The Tuesday announcement makes SpaceX just the second company to receive the green light from the U.S. Air Force for sending national security payloads into orbit.
SpaceX will have its first chance to vie for work in June when the service sends out a request for proposal GPS III launch services, according to a report by Military Times.
"This is a very important milestone for the Air Force and the Department of Defense," Secretary of the Air Force Deborah Lee James said in a DoD press release. "SpaceX's emergence as a viable commercial launch provider provides the opportunity to compete launch services for the first time in almost a decade.
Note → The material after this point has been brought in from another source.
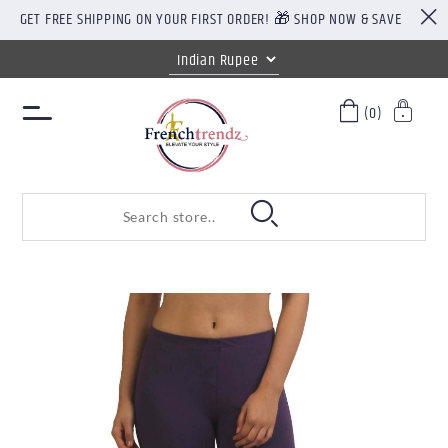
GET FREE SHIPPING ON YOUR FIRST ORDER! 🎁 SHOP NOW & SAVE
(0)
Ultimately, leveraging of the commercial space market drives down cost to the American taxpayer and improves our military's resiliency."
In the same release, SpaceX CEO Elon Musk said, “This is an important step toward bringing competition to National Security Space launch. We thank the Air Force for its confidence in us and look forward to serving it well."
It took a while for SpaceX to receive certification. According to Military Times, Musk, who had been critical of the lethargic process, “went so far as to intimate Air Force officials were purposefully slow-rolling his firm.”
Space X sued the Air Force last year when it awarded United Launch Alliance (ULA) with a block-buy of contracts. The lawsuit was settled and the Air Force vowed to better keep contracts open for competition moving forward.
ULA, which is a joint venture from Boeing and Lockheed Martin, previously had a monopoly on the U.S. military space launch due to the Air Force’s Evolved Expendable Launch Vehicle (EELV) contract. With competition, the Air Force hopes that the government will receive better prices.